Growing up my mom always made amazing stuffed peppers!  They were always moist, never soggy, great flavor... Well I must not be as good of a cook as her because every time I have attempted them, they turn out mushy, dry, and well bland.  It wasn't until shopping the other day when I came across some Anaheim Chili Peppers that were HUGE that I thought, those would make amazing stuffed peppers, Mexican Style!



Anaheim Stuffed Peppers (makes 4)

1/4 cup chopped onion
1/2 pound ground beef
1 tomato diced
1 can black beans, drained
1/2 cup cheese
Salt, Pepper, garlic
4 Anaheim Chili Peppers, Seeded and deveined (see picture)

Saute onions in oil or butter.  Add ground beef and season well with Salt, pepper, garlic.  You can also use taco seasoning here if you want. (I noticed that I had to over season just a little bit in order to get the best flavor once it was inside the Chili)  Add diced tomato and black beans and remove from heat.

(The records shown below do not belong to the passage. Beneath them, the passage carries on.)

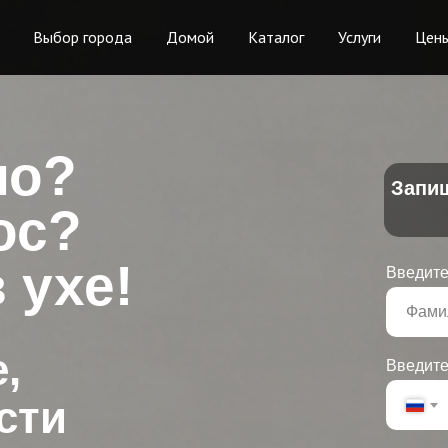
Выбор города
Домой
Каталог
Услуги
Цен
ло?
Запиш
ос?
 ухе!
Введите
,
Введите
сти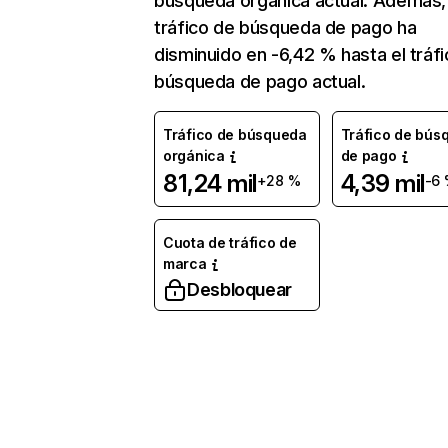
búsqueda orgánica actual. Además, 
tráfico de búsqueda de pago ha
disminuido en -6,42 % hasta el tráf
búsqueda de pago actual.
Tráfico de búsqueda
Tráfico de bús
orgánica
de pago
81,24 mil
4,39 mil
+28 %
-6
Cuota de tráfico de
marca
Desbloquear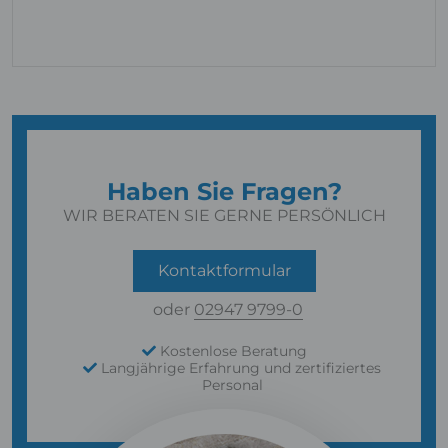
Haben Sie Fragen?
WIR BERATEN SIE GERNE PERSÖNLICH
Kontaktformular
oder
02947 9799-0
Kostenlose Beratung
Langjährige Erfahrung und zertifiziertes
Personal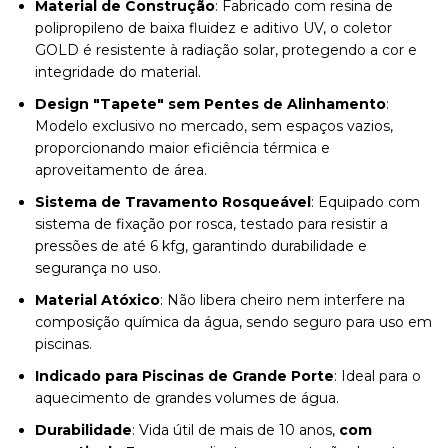
Material de Construção
: Fabricado com resina de
polipropileno de baixa fluidez e aditivo UV, o coletor
GOLD é resistente à radiação solar, protegendo a cor e
integridade do material.
Design "Tapete" sem Pentes de Alinhamento
:
Modelo exclusivo no mercado, sem espaços vazios,
proporcionando maior eficiência térmica e
aproveitamento de área.
Sistema de Travamento Rosqueável
: Equipado com
sistema de fixação por rosca, testado para resistir a
pressões de até 6 kfg, garantindo durabilidade e
segurança no uso.
Material Atóxico
: Não libera cheiro nem interfere na
composição química da água, sendo seguro para uso em
piscinas.
Indicado para Piscinas de Grande Porte
: Ideal para o
aquecimento de grandes volumes de água.
Durabilidade
: Vida útil de mais de 10 anos,
com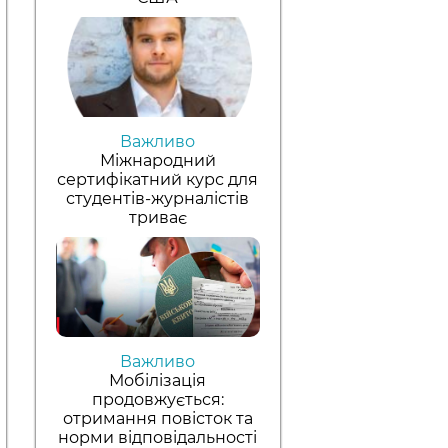
Важливо
Міжнародний
сертифікатний курс для
студентів-журналістів
триває
Важливо
Мобілізація
продовжується:
отримання повісток та
норми відповідальності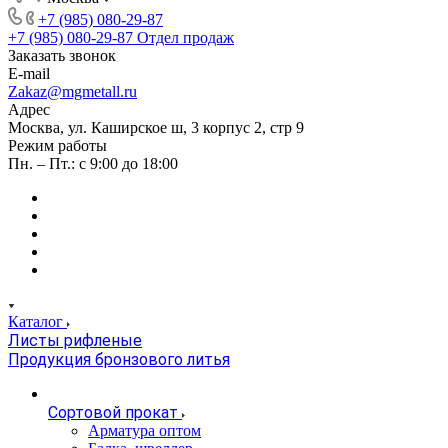
+7 (985) 080-29-87
+7 (985) 080-29-87
Отдел продаж
Заказать звонок
E-mail
Zakaz@mgmetall.ru
Адрес
Москва, ул. Каширское ш, 3 корпус 2, стр 9
Режим работы
Пн. – Пт.: с 9:00 до 18:00
Каталог
Листы рифленые
Продукция бронзового литья
Сортовой прокат
Арматура оптом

While the meat mixture is cooking, seed and devein the peppers.  If you want a little extra heat, add some of the seeds back into the meat mixture.  Put some cheese in the bottom of the pepper.

Add meat mixture and then add some grated cheese on the top.  Stick in 400 degree oven for 20  minutes or until the pepper still has a little crunch but not soggy.

A couple of variations that I thought would be wonderful...

Bacon... After stuffing the pepper wrap bacon around and cook until bacon is crunchy on the outside

Tortilla... After taking out of the oven, wrap in a warm tortilla (you can use corn, or homemade) for a burrito

Guacamole... Add a dollop of guacamole and sour cream on top.

Smother... Make a green chili sauce and smother it.